Transcribe the listing exactly as written. Leave the images out.

• EXERCISE DATA:
★ ★ ★

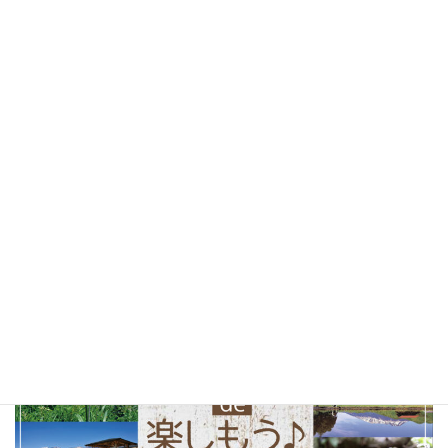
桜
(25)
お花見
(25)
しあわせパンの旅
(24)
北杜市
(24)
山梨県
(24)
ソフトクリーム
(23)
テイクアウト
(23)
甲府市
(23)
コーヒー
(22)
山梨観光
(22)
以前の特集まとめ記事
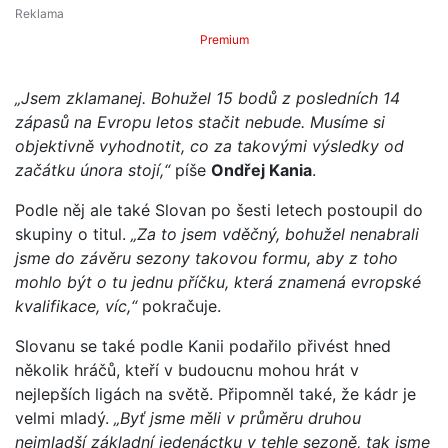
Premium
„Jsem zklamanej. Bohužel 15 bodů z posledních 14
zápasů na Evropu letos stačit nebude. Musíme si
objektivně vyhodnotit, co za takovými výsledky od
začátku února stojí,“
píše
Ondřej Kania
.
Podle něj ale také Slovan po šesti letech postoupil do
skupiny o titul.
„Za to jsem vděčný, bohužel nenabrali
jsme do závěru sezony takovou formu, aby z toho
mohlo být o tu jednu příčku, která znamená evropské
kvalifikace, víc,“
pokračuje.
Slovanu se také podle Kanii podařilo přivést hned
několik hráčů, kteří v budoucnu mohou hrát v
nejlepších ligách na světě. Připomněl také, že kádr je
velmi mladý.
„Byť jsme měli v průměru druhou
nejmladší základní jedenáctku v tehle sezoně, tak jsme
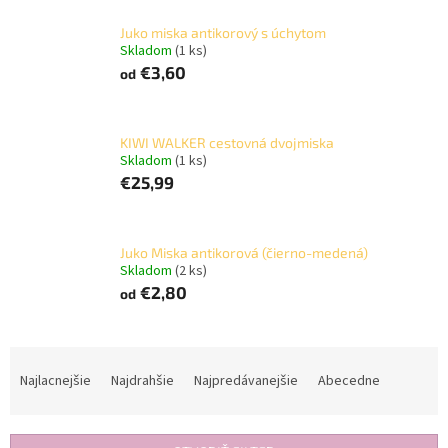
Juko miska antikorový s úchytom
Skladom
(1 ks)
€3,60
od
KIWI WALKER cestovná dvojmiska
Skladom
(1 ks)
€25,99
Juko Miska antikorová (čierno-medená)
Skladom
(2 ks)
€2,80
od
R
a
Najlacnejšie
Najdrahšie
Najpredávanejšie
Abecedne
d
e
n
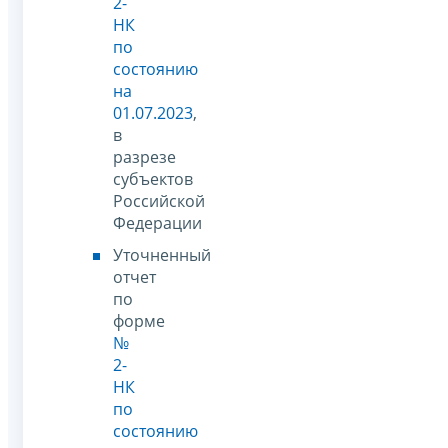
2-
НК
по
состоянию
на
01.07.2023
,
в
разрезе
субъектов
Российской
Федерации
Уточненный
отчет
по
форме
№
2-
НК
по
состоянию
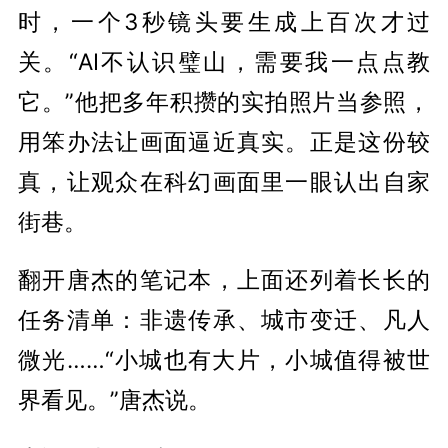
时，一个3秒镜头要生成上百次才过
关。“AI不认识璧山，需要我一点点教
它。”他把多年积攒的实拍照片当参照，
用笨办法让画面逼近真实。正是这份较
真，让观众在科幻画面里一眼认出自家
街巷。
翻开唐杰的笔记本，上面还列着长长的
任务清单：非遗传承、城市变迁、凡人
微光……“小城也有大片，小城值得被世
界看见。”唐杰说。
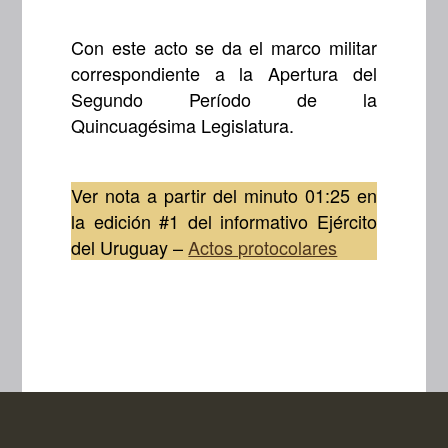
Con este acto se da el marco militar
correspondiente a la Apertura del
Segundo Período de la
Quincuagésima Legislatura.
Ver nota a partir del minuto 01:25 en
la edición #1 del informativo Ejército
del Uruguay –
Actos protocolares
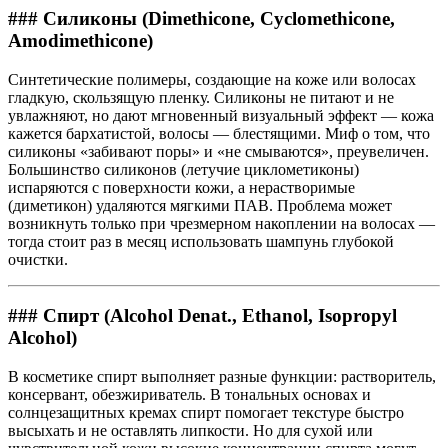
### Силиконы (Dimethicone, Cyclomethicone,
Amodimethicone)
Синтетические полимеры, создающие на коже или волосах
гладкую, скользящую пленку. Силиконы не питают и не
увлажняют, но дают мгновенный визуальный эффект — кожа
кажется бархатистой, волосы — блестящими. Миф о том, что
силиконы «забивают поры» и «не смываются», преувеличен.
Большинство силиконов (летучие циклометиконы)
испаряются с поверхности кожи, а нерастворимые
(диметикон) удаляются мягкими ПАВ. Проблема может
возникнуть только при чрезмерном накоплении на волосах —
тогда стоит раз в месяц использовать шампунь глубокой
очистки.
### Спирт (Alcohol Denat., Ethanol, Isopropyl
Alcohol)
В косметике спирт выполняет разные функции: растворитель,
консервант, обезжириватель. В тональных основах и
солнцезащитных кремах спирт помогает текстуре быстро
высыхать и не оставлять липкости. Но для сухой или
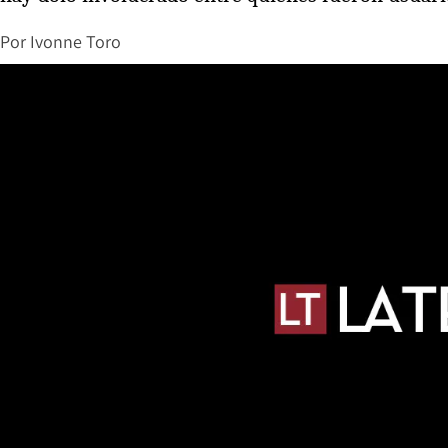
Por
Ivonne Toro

★ ★ ★

• COMPLETED TASK:
桜
(25)
お花見
(25)
しあわせパンの旅
(24)
北杜市
(24)
山梨県
(24)
ソフトクリーム
(23)
テイクアウト
(23)
甲府市
(23)
コーヒー
(22)
山梨観光
(22)
以前の特集まとめ記事
Premium
„Jsem zklamanej. Bohužel 15 bodů z posledních 14
zápasů na Evropu letos stačit nebude. Musíme si
objektivně vyhodnotit, co za takovými výsledky od
začátku února stojí,“
píše
Ondřej Kania
.
Podle něj ale také Slovan po šesti letech postoupil do
skupiny o titul.
„Za to jsem vděčný, bohužel nenabrali
jsme do závěru sezony takovou formu, aby z toho
mohlo být o tu jednu příčku, která znamená evropské
kvalifikace, víc,“
pokračuje.
Slovanu se také podle Kanii podařilo přivést hned
několik hráčů, kteří v budoucnu mohou hrát v
nejlepších ligách na světě. Připomněl také, že kádr je
velmi mladý.
„Byť jsme měli v průměru druhou
nejmladší základní jedenáctku v tehle sezoně, tak jsme
Juko miska antikorový s úchytom
Skladom
(1 ks)
€3,60
od
KIWI WALKER cestovná dvojmiska
Skladom
(1 ks)
€25,99
Juko Miska antikorová (čierno-medená)
Skladom
(2 ks)
€2,80
od
R
a
Najlacnejšie
Najdrahšie
Najpredávanejšie
Abecedne
d
e
n
2-
НК
по
состоянию
на
01.07.2023
,
в
разрезе
субъектов
Российской
Федерации
Уточненный
отчет
по
форме
№
2-
НК
по
состоянию
时，一个3秒镜头要生成上百次才过
关。“AI不认识璧山，需要我一点点教
它。”他把多年积攒的实拍照片当参照，
用笨办法让画面逼近真实。正是这份较
真，让观众在科幻画面里一眼认出自家
街巷。
翻开唐杰的笔记本，上面还列着长长的
任务清单：非遗传承、城市变迁、凡人
微光……“小城也有大片，小城值得被世
界看见。”唐杰说。
Con este acto se da el marco militar
correspondiente a la Apertura del
Segundo Período de la
Quincuagésima Legislatura.
Ver nota a partir del minuto 01:25 en
la edición #1 del informativo Ejército
del Uruguay –
Actos protocolares
### Силиконы (Dimethicone, Cyclomethicone,
Amodimethicone)
Синтетические полимеры, создающие на коже или волосах
гладкую, скользящую пленку. Силиконы не питают и не
увлажняют, но дают мгновенный визуальный эффект — кожа
кажется бархатистой, волосы — блестящими. Миф о том, что
силиконы «забивают поры» и «не смываются», преувеличен.
Большинство силиконов (летучие циклометиконы)
испаряются с поверхности кожи, а нерастворимые
(диметикон) удаляются мягкими ПАВ. Проблема может
возникнуть только при чрезмерном накоплении на волосах —
тогда стоит раз в месяц использовать шампунь глубокой
очистки.
### Спирт (Alcohol Denat., Ethanol, Isopropyl
Alcohol)
В косметике спирт выполняет разные функции: растворитель,
консервант, обезжириватель. В тональных основах и
солнцезащитных кремах спирт помогает текстуре быстро
высыхать и не оставлять липкости. Но для сухой или
Por
Ivonne Toro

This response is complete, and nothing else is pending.